§ Data supplied:
▶

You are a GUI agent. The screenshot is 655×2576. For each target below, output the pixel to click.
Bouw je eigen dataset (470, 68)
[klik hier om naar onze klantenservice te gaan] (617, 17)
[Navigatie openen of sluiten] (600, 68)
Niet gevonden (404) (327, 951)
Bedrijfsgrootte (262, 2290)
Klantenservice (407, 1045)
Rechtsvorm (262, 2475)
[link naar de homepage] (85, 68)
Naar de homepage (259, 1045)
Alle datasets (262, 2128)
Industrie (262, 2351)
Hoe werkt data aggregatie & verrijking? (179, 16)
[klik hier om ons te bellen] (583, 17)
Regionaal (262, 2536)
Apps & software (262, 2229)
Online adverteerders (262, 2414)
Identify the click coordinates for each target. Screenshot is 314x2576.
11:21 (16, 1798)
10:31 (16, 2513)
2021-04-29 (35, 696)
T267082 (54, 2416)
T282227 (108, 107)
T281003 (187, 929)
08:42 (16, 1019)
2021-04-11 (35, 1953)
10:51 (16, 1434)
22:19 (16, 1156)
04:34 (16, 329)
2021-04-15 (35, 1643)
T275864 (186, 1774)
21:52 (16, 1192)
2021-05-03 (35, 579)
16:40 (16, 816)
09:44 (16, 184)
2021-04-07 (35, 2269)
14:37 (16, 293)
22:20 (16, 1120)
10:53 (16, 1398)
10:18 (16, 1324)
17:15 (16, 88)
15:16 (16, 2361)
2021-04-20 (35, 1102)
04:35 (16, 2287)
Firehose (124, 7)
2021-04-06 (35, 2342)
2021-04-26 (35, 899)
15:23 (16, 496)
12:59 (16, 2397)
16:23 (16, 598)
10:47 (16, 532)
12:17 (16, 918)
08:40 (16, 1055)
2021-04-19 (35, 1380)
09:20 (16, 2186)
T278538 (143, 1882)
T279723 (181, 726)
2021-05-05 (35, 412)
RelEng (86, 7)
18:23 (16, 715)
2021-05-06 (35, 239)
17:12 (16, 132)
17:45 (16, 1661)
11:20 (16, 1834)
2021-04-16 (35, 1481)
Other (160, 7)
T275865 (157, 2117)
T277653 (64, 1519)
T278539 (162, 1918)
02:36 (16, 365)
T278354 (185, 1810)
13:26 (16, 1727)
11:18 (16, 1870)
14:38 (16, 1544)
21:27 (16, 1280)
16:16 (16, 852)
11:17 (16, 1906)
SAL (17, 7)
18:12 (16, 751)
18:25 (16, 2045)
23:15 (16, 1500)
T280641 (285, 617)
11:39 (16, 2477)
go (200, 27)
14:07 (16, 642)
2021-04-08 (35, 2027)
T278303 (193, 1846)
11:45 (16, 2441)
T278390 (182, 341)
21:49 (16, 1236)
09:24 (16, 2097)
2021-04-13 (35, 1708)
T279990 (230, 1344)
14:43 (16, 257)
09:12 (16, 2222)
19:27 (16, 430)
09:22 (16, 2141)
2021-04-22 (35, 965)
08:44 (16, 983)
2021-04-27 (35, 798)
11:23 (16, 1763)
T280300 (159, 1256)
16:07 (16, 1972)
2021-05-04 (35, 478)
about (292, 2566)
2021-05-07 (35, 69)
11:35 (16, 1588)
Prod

◀

§ Your assignment:
Your answer must be every record above, set down exactly as written.

§ Answer area:
You are a GUI agent. The screenshot is 655×2576. For each target below, output the pixel to click.
Bouw je eigen dataset (470, 68)
[klik hier om naar onze klantenservice te gaan] (617, 17)
[Navigatie openen of sluiten] (600, 68)
Niet gevonden (404) (327, 951)
Bedrijfsgrootte (262, 2290)
Klantenservice (407, 1045)
Rechtsvorm (262, 2475)
[link naar de homepage] (85, 68)
Naar de homepage (259, 1045)
Alle datasets (262, 2128)
Industrie (262, 2351)
Hoe werkt data aggregatie & verrijking? (179, 16)
[klik hier om ons te bellen] (583, 17)
Regionaal (262, 2536)
Apps & software (262, 2229)
Online adverteerders (262, 2414)
Identify the click coordinates for each target. Screenshot is 314x2576.
11:21 (16, 1798)
10:31 (16, 2513)
2021-04-29 (35, 696)
T267082 (54, 2416)
T282227 (108, 107)
T281003 (187, 929)
08:42 (16, 1019)
2021-04-11 (35, 1953)
10:51 (16, 1434)
22:19 (16, 1156)
04:34 (16, 329)
2021-04-15 (35, 1643)
T275864 (186, 1774)
21:52 (16, 1192)
2021-05-03 (35, 579)
16:40 (16, 816)
09:44 (16, 184)
2021-04-07 (35, 2269)
14:37 (16, 293)
22:20 (16, 1120)
10:53 (16, 1398)
10:18 (16, 1324)
17:15 (16, 88)
15:16 (16, 2361)
2021-04-20 (35, 1102)
04:35 (16, 2287)
Firehose (124, 7)
2021-04-06 (35, 2342)
2021-04-26 (35, 899)
15:23 (16, 496)
12:59 (16, 2397)
16:23 (16, 598)
10:47 (16, 532)
12:17 (16, 918)
08:40 (16, 1055)
2021-04-19 (35, 1380)
09:20 (16, 2186)
T278538 (143, 1882)
T279723 (181, 726)
2021-05-05 (35, 412)
RelEng (86, 7)
18:23 (16, 715)
2021-05-06 (35, 239)
17:12 (16, 132)
17:45 (16, 1661)
11:20 (16, 1834)
2021-04-16 (35, 1481)
Other (160, 7)
T275865 (157, 2117)
T277653 (64, 1519)
T278539 (162, 1918)
02:36 (16, 365)
T278354 (185, 1810)
13:26 (16, 1727)
11:18 (16, 1870)
14:38 (16, 1544)
21:27 (16, 1280)
16:16 (16, 852)
11:17 (16, 1906)
SAL (17, 7)
18:12 (16, 751)
18:25 (16, 2045)
23:15 (16, 1500)
T280641 (285, 617)
11:39 (16, 2477)
go (200, 27)
14:07 (16, 642)
2021-04-08 (35, 2027)
T278303 (193, 1846)
11:45 (16, 2441)
T278390 (182, 341)
21:49 (16, 1236)
09:24 (16, 2097)
2021-04-13 (35, 1708)
T279990 (230, 1344)
14:43 (16, 257)
09:12 (16, 2222)
19:27 (16, 430)
09:22 (16, 2141)
2021-04-22 (35, 965)
08:44 (16, 983)
2021-04-27 (35, 798)
11:23 (16, 1763)
T280300 (159, 1256)
16:07 (16, 1972)
2021-05-04 (35, 478)
about (292, 2566)
2021-05-07 (35, 69)
11:35 (16, 1588)
Prod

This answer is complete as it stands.